Young Chinese Immigrant Still in Legal Limbo
by: Jack Williams, February 14, 2006 5:02:00 am
The case involves 17-year-old Young Zheng, who was arrested when he tried to enter the United States in 2003 using fake immigration documents provided by Chinese smugglers. Zheng was eventually released to a relative in Ohio, but was re-arrested after a misunderstanding with immigration officials. While at the airport for a flight back to China, Zheng knocked himself unconscious, saying he'd rather die here than go back to China. Now in Houston awaiting an appeal, Zheng's attorney Nicholas Morrow says his client faces threats of violence and even death if he's deported.
"When a child is in a position where he could potentially be returned to a country and be abused, neglected or even killed, the government has an obligation to perform due diligence and make sure that it's in the child's best interest to go back to the country. We feel that the government should have that obligation for all children across the board, that it's in the best interest of society to make sure that obviously kids are put in a position where they have the best potential not only for success, but for life."
On Monday, attorneys asked US District Judge David Hittner to overturn an earlier ruling that said Zheng could not seek asylum under what's known as special immigrant juvenile status, which would allow him to stay. Hittner is expected to rule on the request next week. If that doesn't work, Morrow says Zheng has a separate appeal pending.
"Our hope is that we're going to win this appeal in the district court here in Houston and we'll be able to get this special immigrant juvenile status for Young, and he'll be able to stay here and we'll get all that done before we get a decision from the Third Circuit or in the alternative we hope that the Third Circuit will rule in our favor in his other appeal."
Government prosecutors aren't allowed to comment on the pending case, but Louisa Deason with Immigration and Customs Enforcement says cases like Zheng's are common.
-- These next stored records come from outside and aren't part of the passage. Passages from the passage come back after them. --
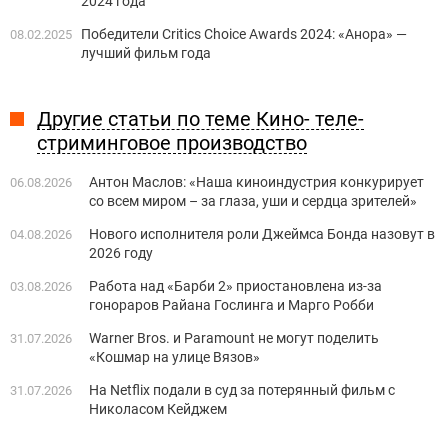
2024 года
Победители Critics Choice Awards 2024: «Анора» —
08.02.2025
лучший фильм года
Другие статьи по теме Кино- теле-
стриминговое производство
Антон Маслов: «Наша киноиндустрия конкурирует
06.08.2026
со всем миром – за глаза, уши и сердца зрителей»
Нового исполнителя роли Джеймса Бонда назовут в
04.08.2026
2026 году
Работа над «Барби 2» приостановлена из-за
03.08.2026
гонораров Райана Гослинга и Марго Робби
Warner Bros. и Paramount не могут поделить
31.07.2026
«Кошмар на улице Вязов»
На Netflix подали в суд за потерянный фильм с
31.07.2026
Николасом Кейджем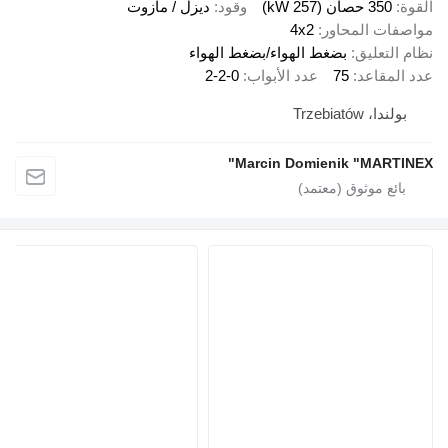
قوة
350 حصان (257 kW)
وقود
ديزل / مازوت
اصفات المحاور
4x2
ام التعليق
بضغط الهواء/بضغط الهواء
د المقاعد
75
عدد الأبواب
2-2-0
بولندا، Trzebiatów
Marcin Domienik "MARTINE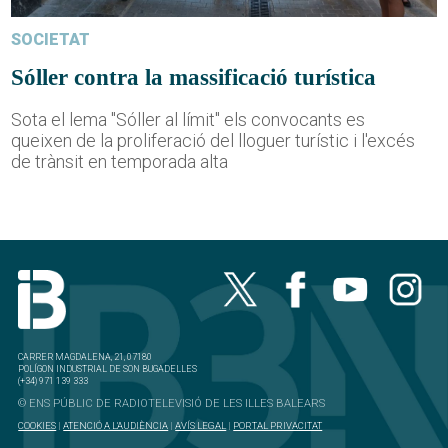
SOCIETAT
Sóller contra la massificació turística
Sota el lema "Sóller al límit" els convocants es
queixen de la proliferació del lloguer turístic i l'excés
de trànsit en temporada alta
CARRER MAGDALENA, 21, 07180
POLÍGON INDUSTRIAL DE SON BUGADELLES
(+34) 971 139 333
© ENS PÚBLIC DE RADIOTELEVISIÓ DE LES ILLES BALEARS
COOKIES
|
ATENCIÓ A L'AUDIÈNCIA
|
AVÍS LEGAL
|
PORTAL PRIVACITAT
"When you are dealing with individuals that have been smuggled into this country, they're really pretty much at the mercy of the snakeheads or the smugglers that have brought them into the United States illegally. Unfortunately we have to abide by the laws that are in the books and bottom line is this litigation will come to a conclusion eventually and if it's a situation where this individual is then rendered deported, we will execute that deportation."
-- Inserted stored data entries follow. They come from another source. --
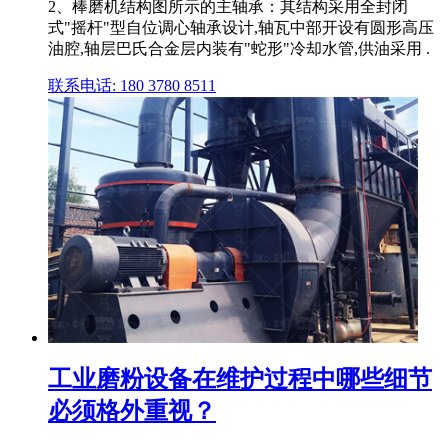
2、棒磨机结构图所示的主轴承：其结构采用全封闭
式"摇杆"型自位调心轴承设计,轴瓦中部开设有圆形高压
油腔,轴层巴氏合金层内装有"蛇形"冷却水管,供油采用 .
联系电话: 180 3780 8511
工业磨粉设备在维护过程中哪些细节
必须格外重视？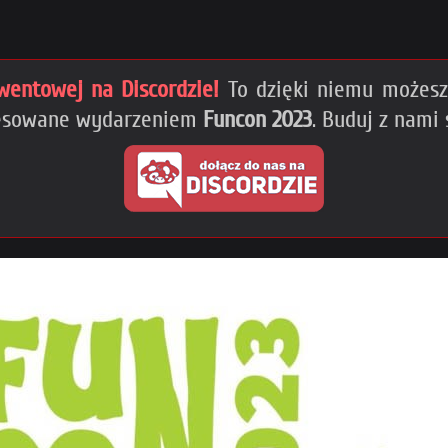
wentowej na Discordzie!
To dzięki niemu możesz 
eresowane wydarzeniem
Funcon 2023
. Buduj z nami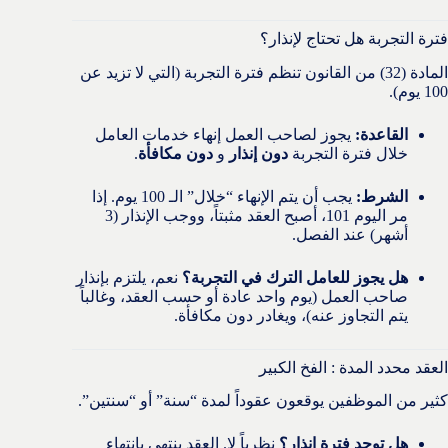
فترة التجربة هل تحتاج لإنذار؟
المادة (32) من القانون تنظم فترة التجربة (التي لا تزيد عن
100 يوم).
القاعدة:
يجوز لصاحب العمل إنهاء خدمات العامل
خلال فترة التجربة
دون إنذار
و
دون مكافأة
.
الشرط:
يجب أن يتم الإنهاء “خلال” الـ 100 يوم. إذا
مر اليوم 101، أصبح العقد مثبتاً، ووجب الإنذار (3
أشهر) عند الفصل.
هل يجوز للعامل الترك في التجربة؟
نعم، يلتزم بإنذار
صاحب العمل (يوم واحد عادة أو حسب العقد، وغالباً
يتم التجاوز عنه)، ويغادر دون مكافأة.
العقد محدد المدة : الفخ الكبير
كثير من الموظفين يوقعون عقوداً لمدة “سنة” أو “سنتين”.
هل توجد فترة إنذار؟
نظرياً لا. العقد ينتهي بانتهاء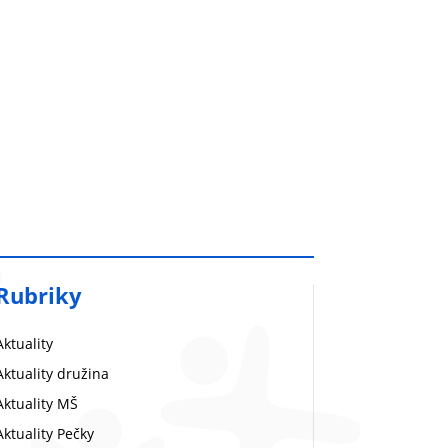
Rubriky
Aktuality
Aktuality družina
Aktuality MŠ
Aktuality Pečky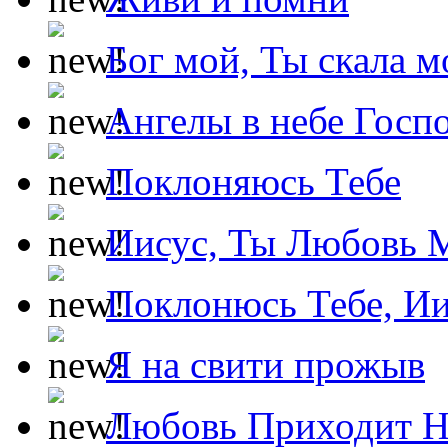
Бог мой, Ты скала м
Ангелы в небе Госпо
Поклоняюсь Тебе
Иисус, Ты Любовь 
Поклонюсь Тебе, Ии
Я на свити прожыв
Любовь Приходит Н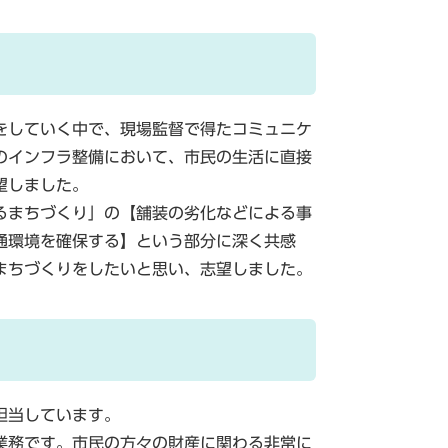
をしていく中で、現場監督で得たコミュニケ
のインフラ整備において、市民の生活に直接
望しました。
るまちづくり」の【舗装の劣化などによる事
通環境を確保する】という部分に深く共感
まちづくりをしたいと思い、志望しました。
担当しています。
業務です。市民の方々の財産に関わる非常に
Local immigration attorney Gordon Quan says it appears Zheng has a legitimate argument for being allowed to stay in the United States.
"He has at least a right to a hearing on that issue and it seems like he's been summarily dismissed on his claim, so I think that there is merit to his case. I think that it should be heard and I'm glad that the court is now entertaining the case."
Zheng has learned English and is taking high school classes here in Houston. His appeal is being handled pro bono by attorneys from Fulbright and Jaworski.